Le nom de Messie, accompagné de l’épithète de faux, se donne encore à ces imposteurs qui dans divers temps ont cherché à abuser la nation juive. Il y eut de ces faux Messie avant même la venue du véritable oint de Dieu. Le sage Gamaliel parle** d’un nommé Théodas, dont l’histoire se lit dans les antiquités judaïques de Josèphe, liv. 20, chap. 2. Il se vantait de passer le Jourdain à pied sec; il attira beaucoup de gens à sa suite: mais les Romains étant tombés sur sa petite troupe la dissipèrent, coupèrent la tête au malheureux chef, et l’exposèrent dans Jérusalem.
Gamaliel parle aussi de Judas le Galiléen, qui est sans doute le même dont Josèphe fait mention dans le 12. chapitre du second livre de la guerre des Juifs. Il dit que ce faux prophète avait ramassé près de trente mille hommes; mais l’hyperbole est le caractère de l’historien juif.
Dès les temps apostoliques, l’on vit Simon surnommé le magician***, qui avait su séduire les habitants de Samarie, au point qu’ils le considéraient comme la vertu de Dieu.
Dans le siècle suivant, l’an 178 et 179 de l’ère chrétienne, sous l’empire d’Adrien, parut le faux-Messie Barchochébas, à la tête d’une armée. L’empereur envoya contre lui Julius Severus, qui, après plusieurs rencontres, enferma les révoltés dans la ville de Bither; elle soutint un siège opiniâtre, et fut emportée: Barchochébas y fut pris et mis à mort. Adrien crut ne pouvoir mieux prévenir les continuelles révoltes des Juifs, qu’en leur défendant par un édit d’aller à Jérusalem; il établit même des gardes aux portes de cette ville, pour en défendre l’entrée aux restes du peuple d’Israël.
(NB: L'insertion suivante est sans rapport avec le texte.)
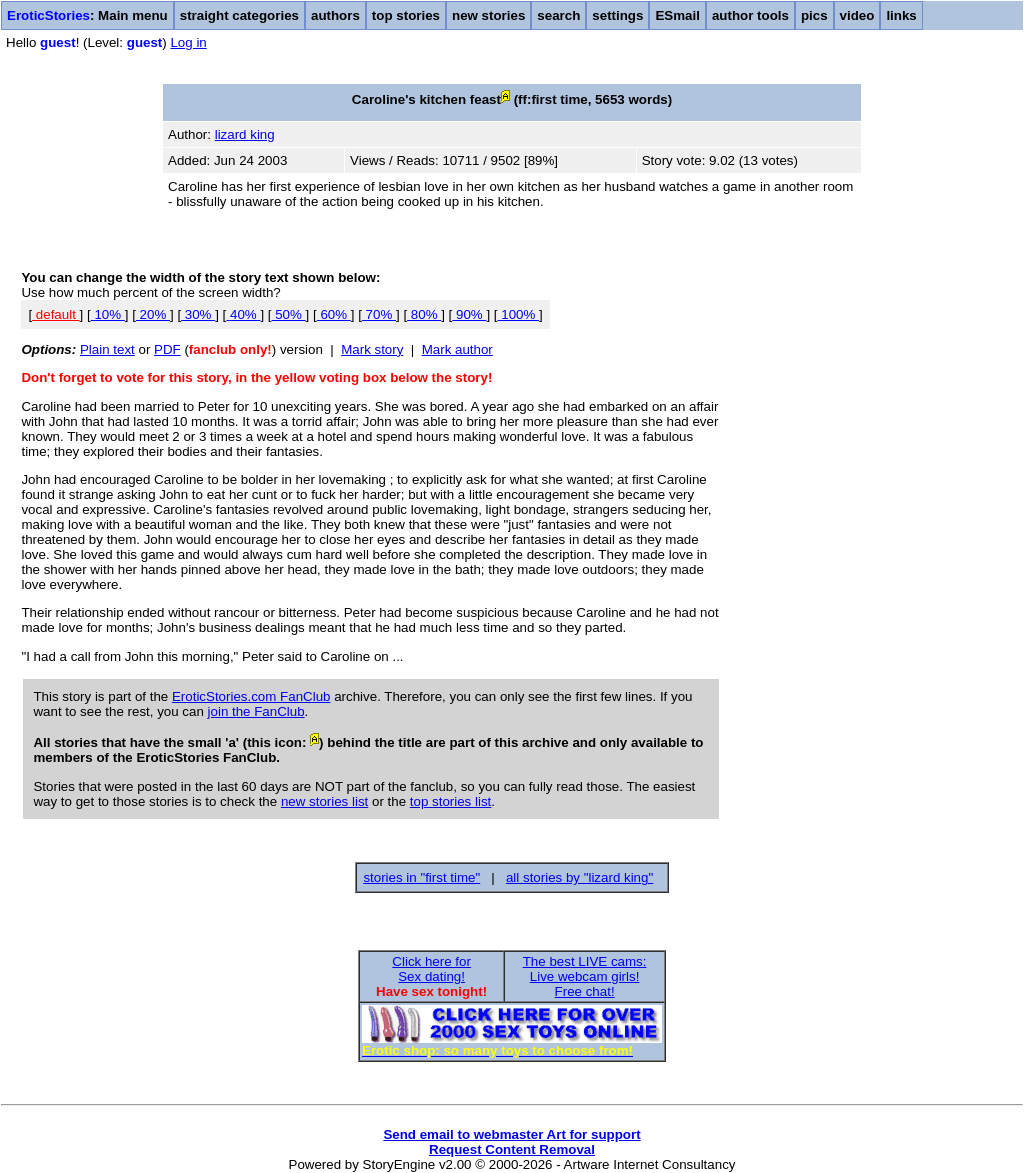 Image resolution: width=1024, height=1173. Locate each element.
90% (469, 314)
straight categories (239, 15)
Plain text (107, 349)
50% (289, 314)
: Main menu (87, 15)
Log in (188, 42)
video (857, 15)
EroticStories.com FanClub (251, 696)
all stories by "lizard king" (579, 877)
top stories (406, 15)
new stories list (324, 801)
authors (335, 15)
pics (814, 15)
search (558, 15)
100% (519, 314)
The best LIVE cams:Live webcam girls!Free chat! (585, 976)
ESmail (677, 15)
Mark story (372, 349)
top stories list (450, 801)
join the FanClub (256, 711)
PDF (167, 349)
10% (108, 314)
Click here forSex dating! (431, 969)
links (901, 15)
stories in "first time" (421, 877)
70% (379, 314)
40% (243, 314)
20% (153, 314)
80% (424, 314)
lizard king (245, 134)
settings (617, 15)
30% (198, 314)
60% (334, 314)
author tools (750, 15)
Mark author (457, 349)
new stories (488, 15)
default (55, 314) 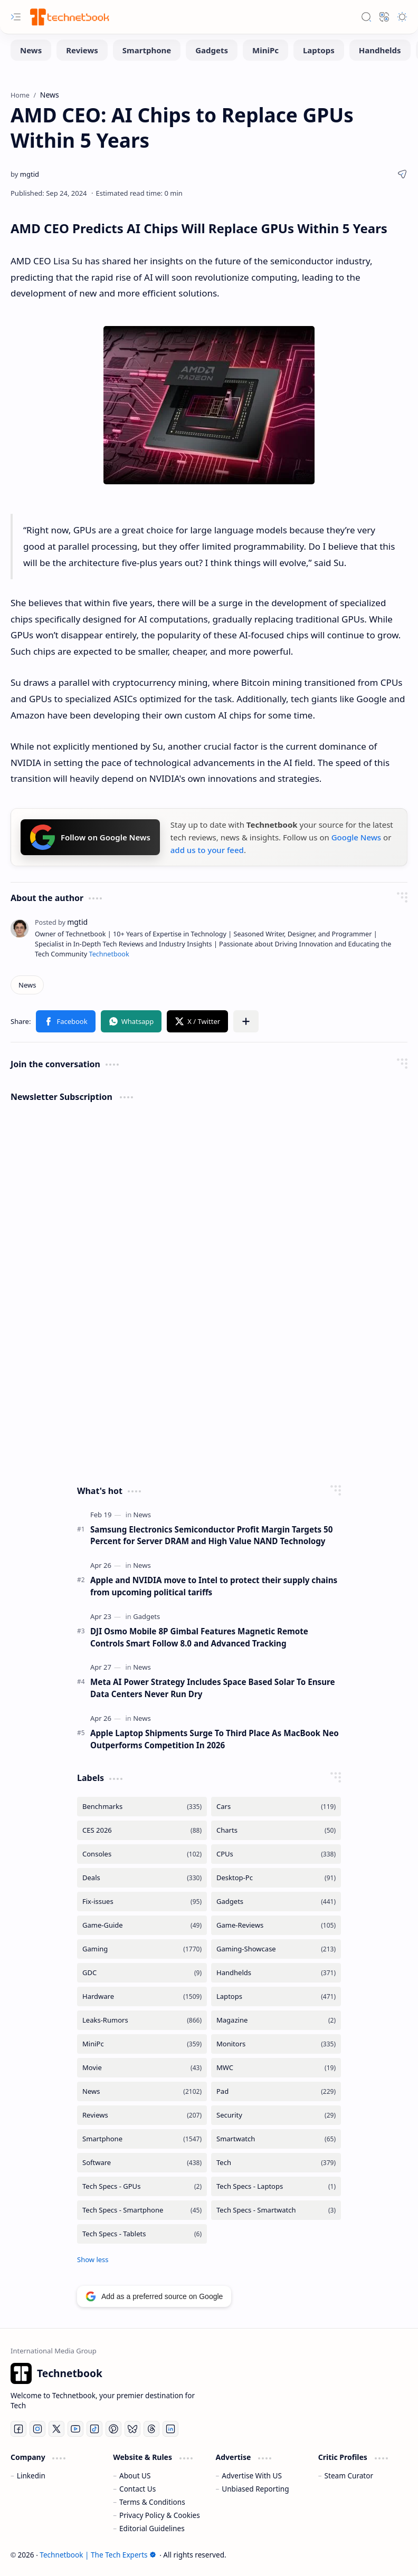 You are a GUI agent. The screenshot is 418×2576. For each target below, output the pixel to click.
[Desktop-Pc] (276, 1878)
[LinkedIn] (170, 2429)
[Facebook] (18, 2429)
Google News (356, 837)
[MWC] (276, 2067)
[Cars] (276, 1806)
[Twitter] (56, 2429)
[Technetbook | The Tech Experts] (68, 16)
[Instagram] (37, 2429)
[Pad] (276, 2091)
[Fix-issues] (142, 1901)
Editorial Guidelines (152, 2528)
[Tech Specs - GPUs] (142, 2186)
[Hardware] (142, 1996)
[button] (16, 17)
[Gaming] (142, 1949)
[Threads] (151, 2429)
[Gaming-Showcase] (276, 1949)
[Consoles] (142, 1854)
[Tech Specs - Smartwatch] (276, 2210)
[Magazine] (276, 2020)
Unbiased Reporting (255, 2489)
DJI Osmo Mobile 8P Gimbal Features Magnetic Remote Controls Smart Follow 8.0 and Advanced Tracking (199, 1637)
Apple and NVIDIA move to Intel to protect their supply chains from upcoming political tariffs (213, 1586)
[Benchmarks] (142, 1806)
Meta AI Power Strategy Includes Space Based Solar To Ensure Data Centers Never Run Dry (212, 1688)
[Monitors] (276, 2044)
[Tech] (276, 2162)
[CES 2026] (142, 1830)
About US (134, 2475)
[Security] (276, 2115)
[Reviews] (82, 50)
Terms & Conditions (152, 2502)
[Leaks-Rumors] (142, 2020)
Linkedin (31, 2475)
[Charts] (276, 1830)
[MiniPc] (265, 50)
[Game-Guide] (142, 1925)
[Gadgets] (212, 50)
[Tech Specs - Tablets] (142, 2234)
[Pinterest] (113, 2429)
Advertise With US (252, 2475)
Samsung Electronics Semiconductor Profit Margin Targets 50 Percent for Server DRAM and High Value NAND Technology (211, 1535)
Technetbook (109, 954)
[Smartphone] (146, 50)
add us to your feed (207, 850)
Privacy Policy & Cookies (159, 2515)
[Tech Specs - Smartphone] (142, 2210)
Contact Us (137, 2489)
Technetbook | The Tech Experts (98, 2555)
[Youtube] (75, 2429)
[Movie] (142, 2067)
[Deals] (142, 1878)
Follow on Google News (90, 837)
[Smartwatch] (276, 2139)
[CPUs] (276, 1854)
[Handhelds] (380, 50)
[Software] (142, 2162)
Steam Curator (349, 2475)
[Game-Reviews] (276, 1925)
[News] (31, 50)
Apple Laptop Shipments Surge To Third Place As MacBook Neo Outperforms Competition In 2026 (214, 1739)
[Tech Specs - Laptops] (276, 2186)
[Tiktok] (94, 2429)
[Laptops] (318, 50)
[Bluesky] (132, 2429)
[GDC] (142, 1973) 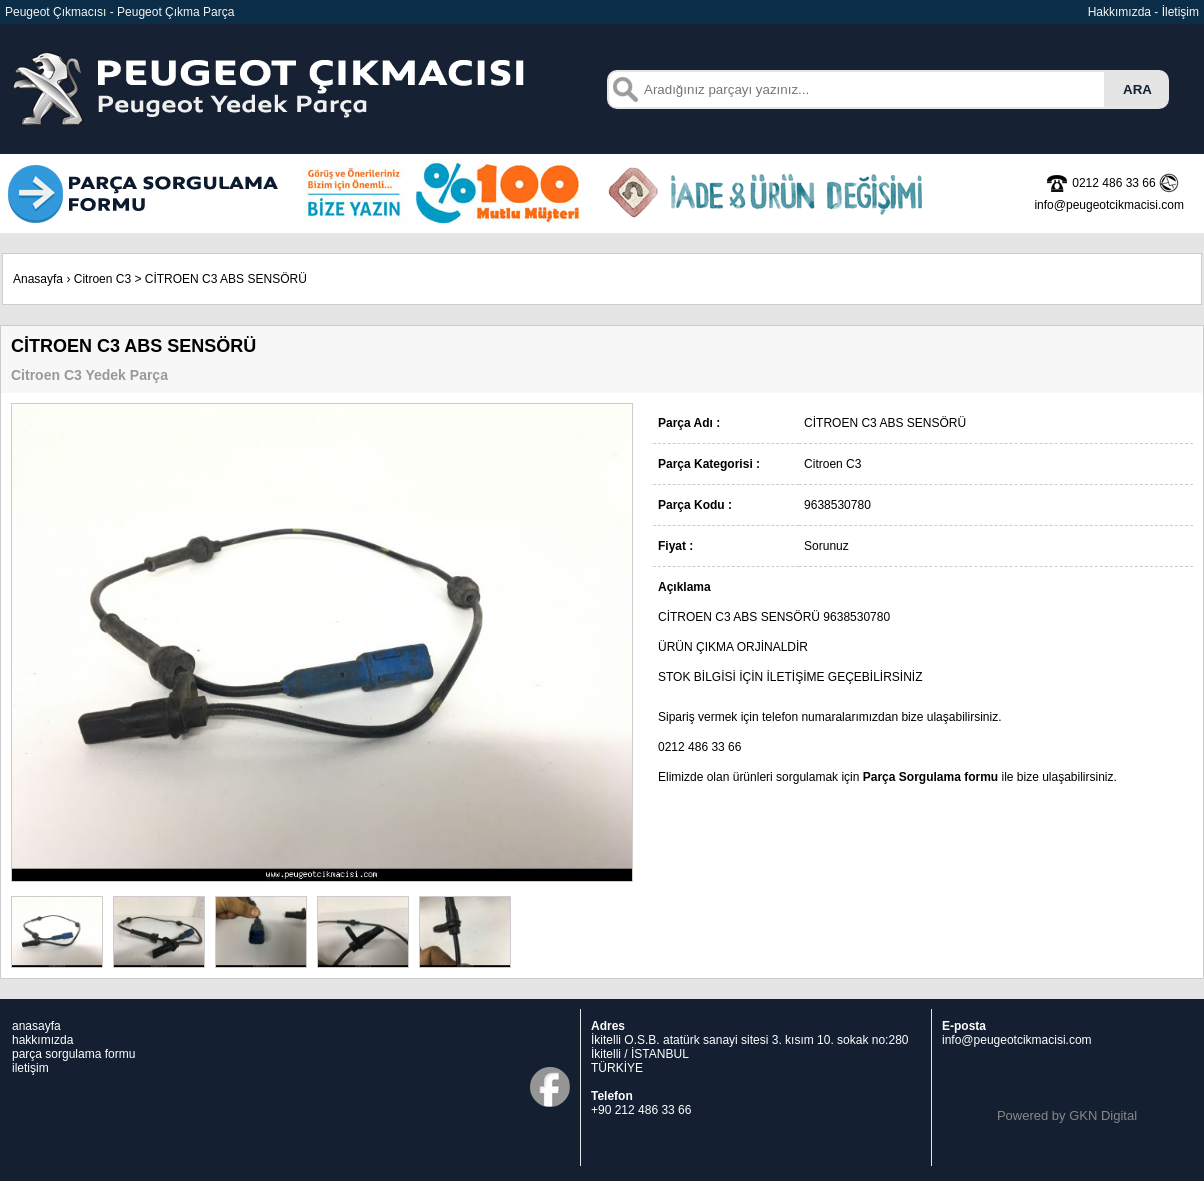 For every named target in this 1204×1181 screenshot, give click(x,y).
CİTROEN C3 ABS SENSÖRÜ (226, 279)
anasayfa (36, 1026)
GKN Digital (1103, 1115)
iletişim (30, 1068)
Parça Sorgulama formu (930, 777)
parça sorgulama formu (73, 1054)
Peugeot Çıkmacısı (55, 12)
On lit dans Socrate, historien ecclésiastique****, que l’an 434 il parut dans l’île de Candie un faux-Messie qui s’appelait Moïse. Il se disait l’ancien libérateur des Hébreux, ressuscité pour les délivrer encore.
Un siècle après, en 530, il y eut dans la Palestine un faux-Messie nommé Julien; il s’annonçait comme un grand conquérant, qui, à la tête de sa nation, détruirait par les armes tout le peuple chrétien; séduits par ses promesses, les Juifs armés massacrèrent plusieurs chrétiens. L’empereur Justinien envoya des troupes contre lui; on livra bataille au faux Christ; il fut pris, et condamné au dernier supplice.
Au commencement du 8e. siècle, Serenus, juif espagnol, se porta pour messie, prêcha, eut des disciples, et mourut comme eux dans la misère.
Il s’éleva plusieurs faux-Messies dans le xiie siècle. Il en parut un en France sous Louis le Jeune; il fut pendu lui et ses adhérents, sans qu’on ait jamais su les noms ni du maître ni des disciples.
Le xiiie siècle fut fertile en faux-Messies; on en compte sept ou huit qui parurent en Arabie, en Perse, dans l’Espagne, en Moravie: l’un d’eux, qui se nommait David el Re, passe pour avoir été un très grand magicien; il séduisit les Juifs, et se vit à la tête d’un parti considérable; mais ce Messie fut assassiné.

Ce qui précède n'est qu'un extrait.